Antigenotoxic and antimutagenic effects of diphenyl ditelluride against several known mutagens in Chinese hamster lung fibroblasts C. Trindade, A. L. M. Juchem, N. R. M. de Albuquerque, I. M. de Oliveira, R. M. Rosa, T. N. Guecheva, J. Saffi, J. A. P. Henriques Mutagenesis, 2015 The present study evaluates antigenotoxic and antimutagenic properties of diphenyl ditelluride (DPDT) against several known mutagens in Chinese hamster lung fibroblasts (V79 cells). DPDT was not cytotoxic and genotoxic at concentrations ranging from 0.01 to 0.1 μM. The pre-treatment for 2h with this organotellurium compound at non-cytotoxic dose range (0.01, 0.05 and 0.1 μM) increased cell survival after challenge with hydrogen peroxide (H2O2), t-butyl hydroperoxide (t-BOOH), methylmethanesulphonate (MMS) or ultraviolet (UV)C radiation.

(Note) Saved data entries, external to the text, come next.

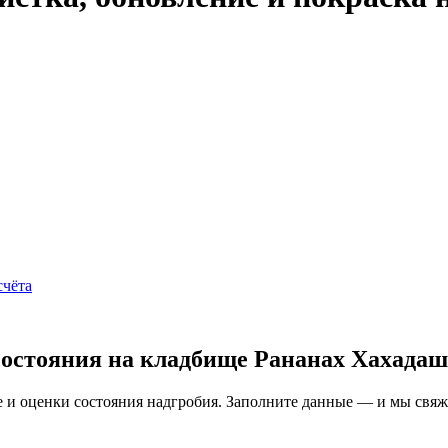
счёта
состояния на кладбище Рананах Хахадаш
и оценки состояния надгробия. Заполните данные — и мы свяжем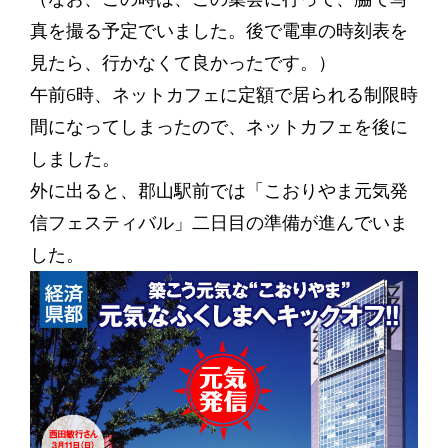
真を撮る予定でいました。後で電車の時刻表を
見たら、行かなくて良かったです。）
午前6時、ネットカフェに定額で居られる制限時
間になってしまったので、ネットカフェを後に
しました。
外に出ると、郡山駅前では「こおりやま元気発
信フェスティバル」二日目の準備が進んでいま
した。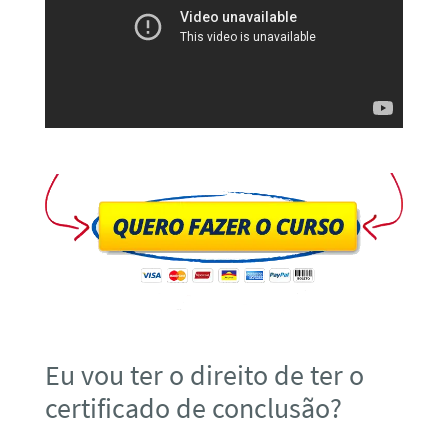
Eu vou ter o direito de ter o
certificado de conclusão?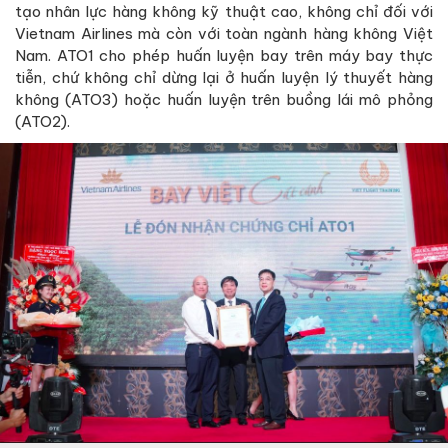
tạo nhân lực hàng không kỹ thuật cao, không chỉ đối với
Vietnam Airlines mà còn với toàn ngành hàng không Việt
Nam. ATO1 cho phép huấn luyện bay trên máy bay thực
tiễn, chứ không chỉ dừng lại ở huấn luyện lý thuyết hàng
không (ATO3) hoặc huấn luyện trên buồng lái mô phỏng
(ATO2).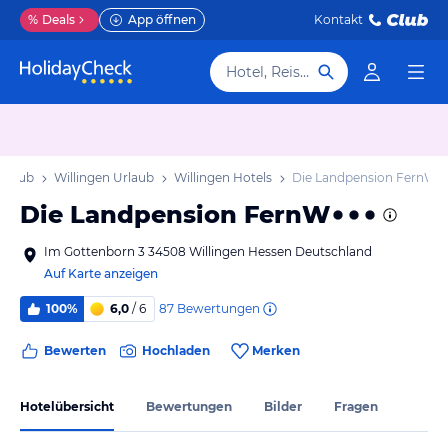
%
Deals
App öffnen
Kontakt
Hotel, Reiseziel
Urlaub
Willingen Urlaub
Willingen Hotels
Die Landpension FernW
Die Landpension FernW
Im Gottenborn 3 34508 Willingen Hessen Deutschland
Auf Karte anzeigen
87
Bewertungen
100%
6,0
/ 6
Bewerten
Hochladen
Merken
Hotelübersicht
Bewertungen
Bilder
Fragen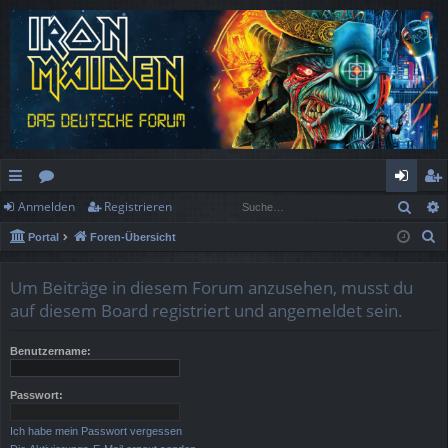
Such
Anmelden
Registrieren
ch
or
n
eg
S
Portal
Foren-Übersicht
ne
en
m
ist
u
llz
el
rie
c
Um Beiträge in diesem Forum anzusehen, musst du
h
ug
de
re
auf diesem Board registriert und angemeldet sein.
e
rif
n
n
Benutzername:
f
Passwort:
Ich habe mein Passwort vergessen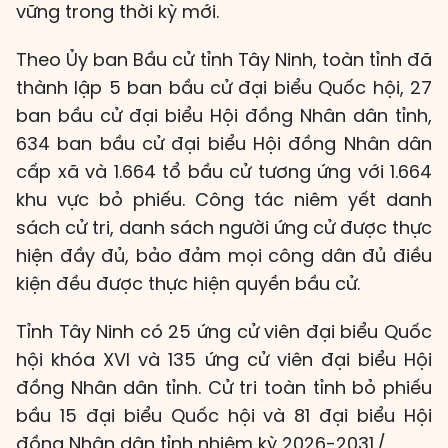
vững trong thời kỳ mới.
Theo Ủy ban Bầu cử tỉnh Tây Ninh, toàn tỉnh đã
thành lập 5 ban bầu cử đại biểu Quốc hội, 27
ban bầu cử đại biểu Hội đồng Nhân dân tỉnh,
634 ban bầu cử đại biểu Hội đồng Nhân dân
cấp xã và 1.664 tổ bầu cử tương ứng với 1.664
khu vực bỏ phiếu. Công tác niêm yết danh
sách cử tri, danh sách người ứng cử được thực
hiện đầy đủ, bảo đảm mọi công dân đủ điều
kiện đều được thực hiện quyền bầu cử.
Tỉnh Tây Ninh có 25 ứng cử viên đại biểu Quốc
hội khóa XVI và 135 ứng cử viên đại biểu Hội
đồng Nhân dân tỉnh. Cử tri toàn tỉnh bỏ phiếu
bầu 15 đại biểu Quốc hội và 81 đại biểu Hội
đồng Nhân dân tỉnh nhiệm kỳ 2026-2031./.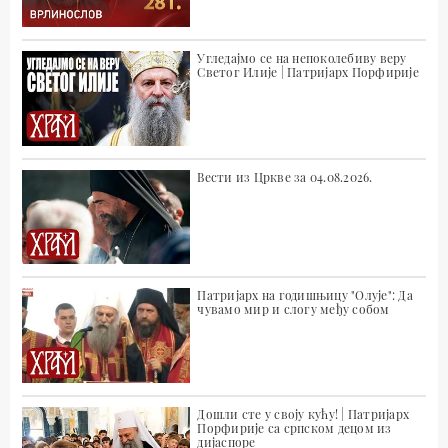
Угледајмо се на непоколебиву веру
Светог Илије | Патријарх Порфирије
Вести из Цркве за 04.08.2026.
Патријарх на годишњицу "Олује": Да
чувамо мир и слогу међу собом
Дошли сте у своју кућу! | Патријарх
Порфирије са српском децом из
дијаспоре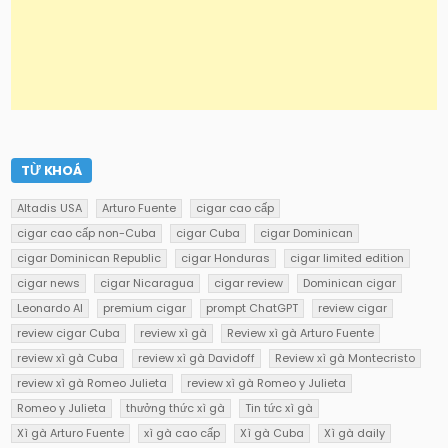
TỪ KHOÁ
Altadis USA
Arturo Fuente
cigar cao cấp
cigar cao cấp non-Cuba
cigar Cuba
cigar Dominican
cigar Dominican Republic
cigar Honduras
cigar limited edition
cigar news
cigar Nicaragua
cigar review
Dominican cigar
Leonardo AI
premium cigar
prompt ChatGPT
review cigar
review cigar Cuba
review xì gà
Review xì gà Arturo Fuente
review xì gà Cuba
review xì gà Davidoff
Review xì gà Montecristo
review xì gà Romeo Julieta
review xì gà Romeo y Julieta
Romeo y Julieta
thưởng thức xì gà
Tin tức xì gà
Xì gà Arturo Fuente
xì gà cao cấp
Xì gà Cuba
Xì gà daily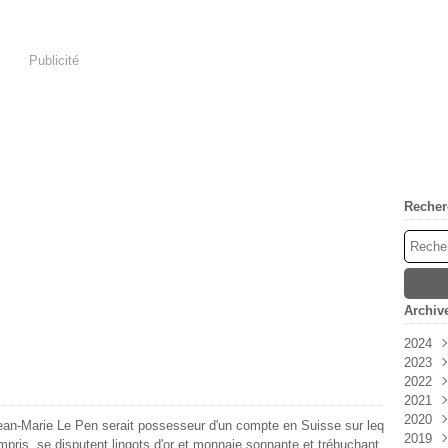
Publicité
Recher
Archiv
2024
2023
Avri
2022
Mar
Déc
2021
Févr
Nov
Déc
2020
Janv
Oct
Nov
Déc
ean-Marie Le Pen serait possesseur d'un compte en Suisse sur leq
2019
Sep
Oct
Nov
Déc
ompris, se disputent lingots d'or et monnaie sonnante et trébuchant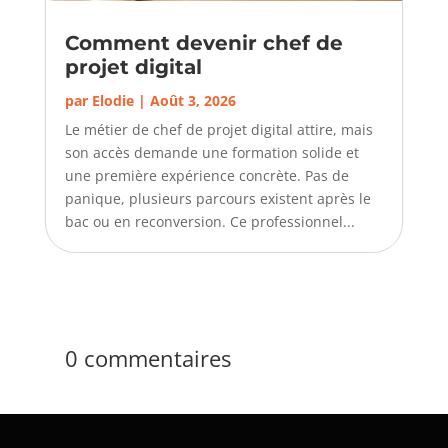
Comment devenir chef de
projet digital
par
Elodie
|
Août 3, 2026
Le métier de chef de projet digital attire, mais
son accès demande une formation solide et
une première expérience concrète. Pas de
panique, plusieurs parcours existent après le
bac ou en reconversion. Ce professionnel...
0 commentaires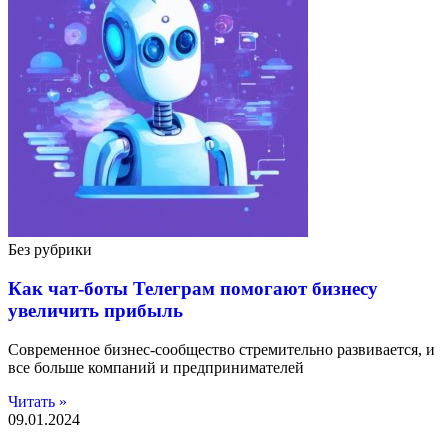
Без рубрики
Как чат-боты Телеграм помогают бизнесу
увеличить прибыль
Современное бизнес-сообщество стремительно развивается, и
все больше компаний и предпринимателей
Читать »
09.01.2024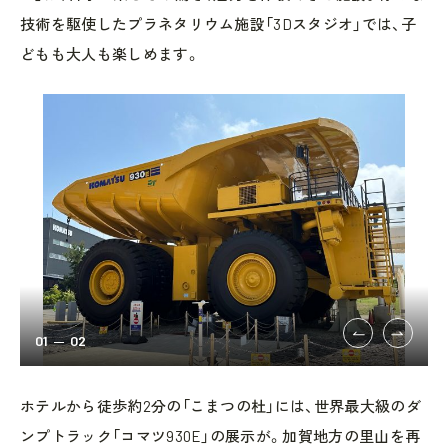
技術を駆使したプラネタリウム施設「3Dスタジオ」では、子
どもも大人も楽しめます。
01
02
ホテルから徒歩約2分の「こまつの杜」には、世界最大級のダ
ンプトラック「コマツ930E」の展示が。加賀地方の里山を再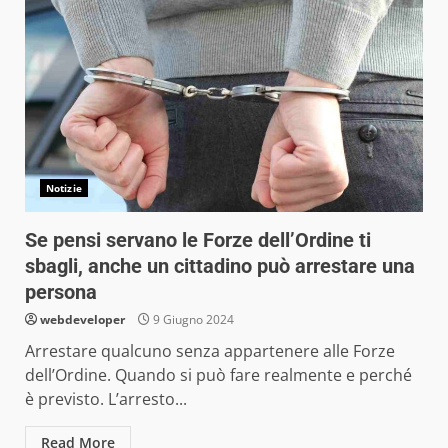
Notizie
Se pensi servano le Forze dell’Ordine ti
sbagli, anche un cittadino può arrestare una
persona
webdeveloper
9 Giugno 2024
Arrestare qualcuno senza appartenere alle Forze
dell’Ordine. Quando si può fare realmente e perché
è previsto. L’arresto...
Read More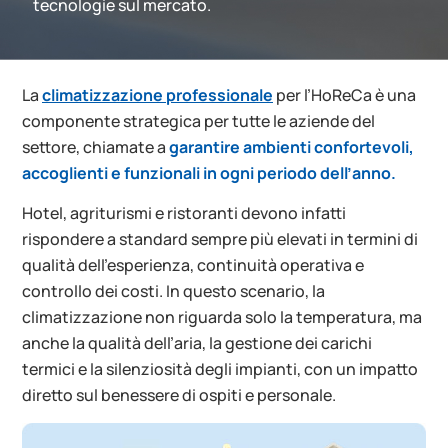
tecnologie sul mercato.
La
climatizzazione professionale
per l’
HoReCa
è una
componente strategica per tutte le aziende del
settore, chiamate a
garantire ambienti confortevoli,
accoglienti e funzionali in ogni periodo dell’anno
.
Hotel, agriturismi e ristoranti devono infatti
rispondere a
standard
sempre più elevati in termini di
qualità dell’esperienza, continuità operativa e
controllo dei costi
. In questo scenario, la
climatizzazione non riguarda solo la temperatura, ma
anche la qualità dell’aria, la gestione dei carichi
termici e la silenziosità degli impianti, con un impatto
diretto sul benessere di ospiti e personale.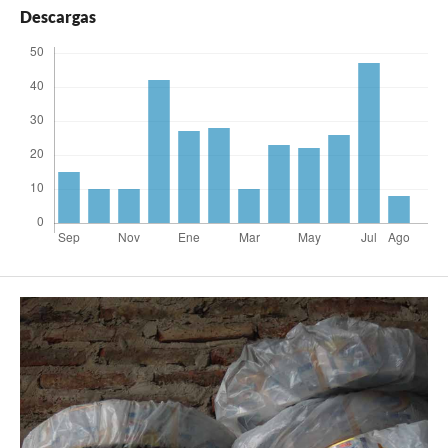
Descargas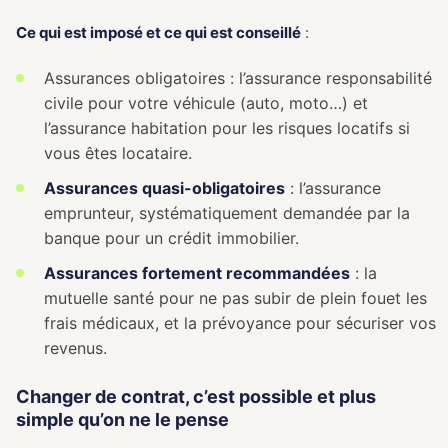
Ce qui est imposé et ce qui est conseillé
:
Assurances obligatoires : l’assurance responsabilité
civile pour votre véhicule (auto, moto…) et
l’assurance habitation pour les risques locatifs si
vous êtes locataire.
Assurances quasi-obligatoires
: l’assurance
emprunteur, systématiquement demandée par la
banque pour un crédit immobilier.
Assurances fortement recommandées
: la
mutuelle santé pour ne pas subir de plein fouet les
frais médicaux, et la prévoyance pour sécuriser vos
revenus.
Changer de contrat, c’est possible et plus
simple qu’on ne le pense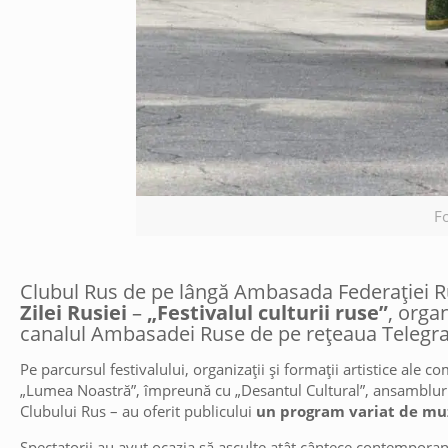
F
Clubul Rus de pe lângă Ambasada Federației Ru
Zilei Rusiei
–
„Festivalul culturii ruse”
, orga
canalul Ambasadei Ruse de pe rețeaua Telegr
Pe parcursul festivalului, organizații și formații artistice ale c
„Lumea Noastră”, împreună cu „Desantul Cultural”, ansamblurile
Clubului Rus – au oferit publicului
un program variat de muz
Spectatorii au avut ocazia să asculte atât cântece contempora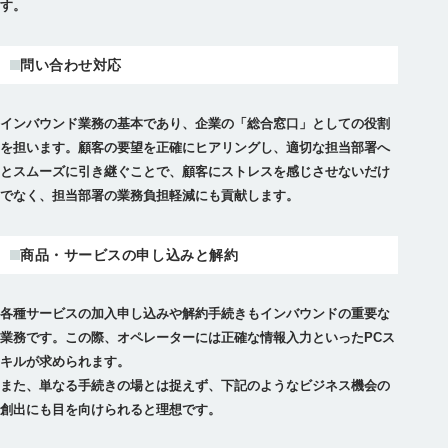
す。
問い合わせ対応
インバウンド業務の基本であり、企業の「総合窓口」としての役割
を担います。顧客の要望を正確にヒアリングし、適切な担当部署へ
とスムーズに引き継ぐことで、顧客にストレスを感じさせないだけ
でなく、担当部署の業務負担軽減にも貢献します。
商品・サービスの申し込みと解約
各種サービスの加入申し込みや解約手続きもインバウンドの重要な
業務です。この際、オペレーターには正確な情報入力といったPCス
キルが求められます。
また、単なる手続きの場とは捉えず、下記のようなビジネス機会の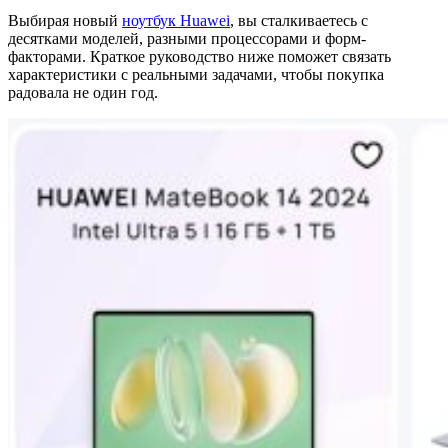
Выбирая новый
ноутбук Huawei
, вы сталкиваетесь с
десятками моделей, разными процессорами и форм-
факторами. Краткое руководство ниже поможет связать
характеристики с реальными задачами, чтобы покупка
радовала не один год.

In addition, the pre-treatment with DPDT decreased the DNA damage and Formamidopyrimidine DNA-glycosylase (Fpg)- and Endonuclease III (Endo III) sensitive sites induction by the studied genotoxic agents, as verified by comet assay and modified comet assay, respectively. The pre-treatment also reduced micronucleus frequency, revealing the protector effect of DPDT against MMS and UVC-induced mutagenesis. Our results demonstrate that DPDT-treated cells at concentration range of 0.01-0.1 μM do not change thiobarbituric acid reactive species (TBARS) levels and ROS generation. Moreover, DPDT pre-treatment at this concentration range decreases the ROS induction by H2O2 and t-BOOH treatment indicating antioxidant potential. On the other hand, concentrations higher than 0.1 μM increase TBARS formation and inhibited superoxide dismutase (SOD) activity, suggesting pro-oxidative effect of this compound at high concentrations. Our results suggest that DPDT presents antigenotoxic and antimutagenic properties at concentration range of 0.01-0.1 μM. The protection effect could be attributed to antioxidant capacity of DPDT at this concentration range in V79 cells.